Welder Duty Cycle Calculations, and Thermal Stress

A Welders duty cycle rating is an assigned figure of merit for sustainability of output current. It is expressed as a percentage of weld time over a 10 minute period (where 100% Weld On time equals 10 minutes) at a given output current. A formula for calculating the Weld Output Current at different Duty Cycles is shown.
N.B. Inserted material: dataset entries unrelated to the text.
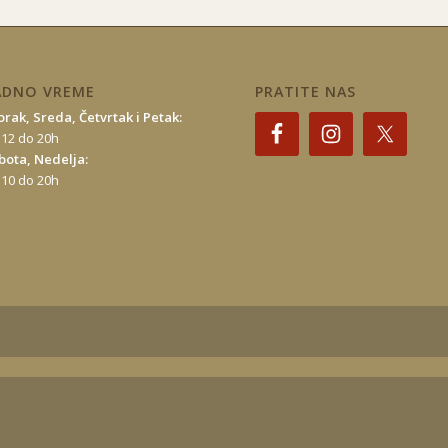
ADNO VREME
PRATITE NAS
orak, Sreda, Četvrtak i Petak:
 12 do 20h
bota, Nedelja:
 10 do 20h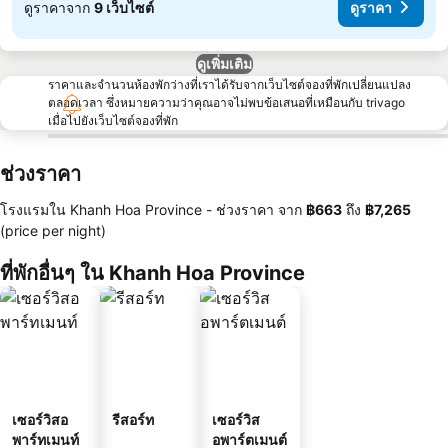
ดูราคาจาก
9 เว็บไซต์
ดูราคา
ดูเพิ่มเติม
ราคาและจำนวนห้องพักว่างที่เราได้รับจากเว็บไซต์จองที่พักเปลี่ยนแปลง
ตลอดเวลา ซึ่งหมายความว่าคุณอาจไม่พบข้อเสนอที่เหมือนกับ trivago
เมื่อไปยังเว็บไซต์จองที่พัก
ช่วงราคา
โรงแรมใน Khanh Hoa Province -
ช่วงราคา
จาก
‎฿663
ถึง
‎฿7,265
(price per night)
ที่พักอื่นๆ ใน Khanh Hoa Province
เซอร์วิสอ
รีสอร์ท
เซอร์วิส
พาร์ทเมนท์
อพาร์ตเมนต์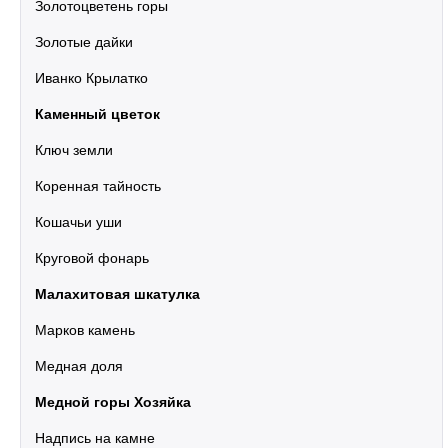
Золотоцветень горы
Золотые дайки
Иванко Крылатко
Каменный цветок
Ключ земли
Коренная тайность
Кошачьи уши
Круговой фонарь
Малахитовая шкатулка
Марков камень
Медная доля
Медной горы Хозяйка
Надпись на камне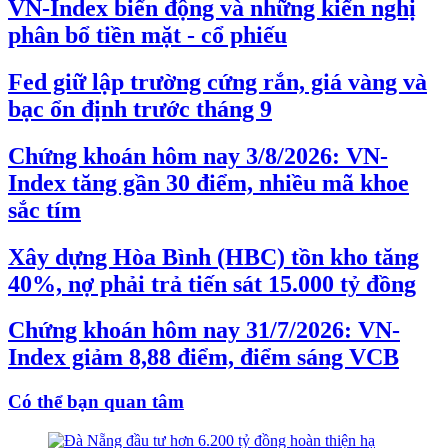
VN-Index biến động và những kiến nghị
phân bổ tiền mặt - cổ phiếu
Fed giữ lập trường cứng rắn, giá vàng và
bạc ổn định trước tháng 9
Chứng khoán hôm nay 3/8/2026: VN-
Index tăng gần 30 điểm, nhiều mã khoe
sắc tím
Xây dựng Hòa Bình (HBC) tồn kho tăng
40%, nợ phải trả tiến sát 15.000 tỷ đồng
Chứng khoán hôm nay 31/7/2026: VN-
Index giảm 8,88 điểm, điểm sáng VCB
Có thể bạn quan tâm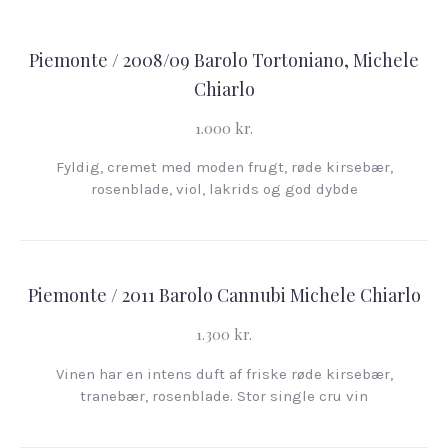
Piemonte / 2008/09 Barolo Tortoniano, Michele
Chiarlo
1.000 kr.
Fyldig, cremet med moden frugt, røde kirsebær,
rosenblade, viol, lakrids og god dybde
Piemonte / 2011 Barolo Cannubi Michele Chiarlo
1.300 kr.
Vinen har en intens duft af friske røde kirsebær,
tranebær, rosenblade. Stor single cru vin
A Welders duty cycle rating (Specification) is an assigned figure of merit for sustainability of output current. It is expressed as a percentage of weld time over a 10 minute period (where 100% Weld On time equals 10 minutes) at a given output current. For example, let's consider the specification: 300A @ 40% duty cycle. A 40% duty cycle represents 4 minutes out of a 10 minute period that the Welder can operate. For the other 6 minutes, the Welder must be allowed to cool down. If not, the Welder will shut down and light an over temperature LED, or display a Thermal Error code. If this occurs the Weldor (a person who Welds Metal) has to stop production and wait for the Over temperature condition to clear. The more basic Welders (Transformer/ SCR based Welders) usually incorporate two bi-metallic strip type Thermostats (one on the Input Rectifier Heatsink Assembly, and the other on the Output Diode Heatsink Assembly). They are wired in series with either one being capable of open circuiting under heat duress. The more sophisticated Welders (Microprocessor controlled Inverter based Welders) usually incorporate two Thermistors (a type of Resistor with a Negative Temperature Coefficient) to achieve the same outcome, however a more complicated electronic circuit is now involved to measure the Thermal characteristics of the Welder while it is being operated.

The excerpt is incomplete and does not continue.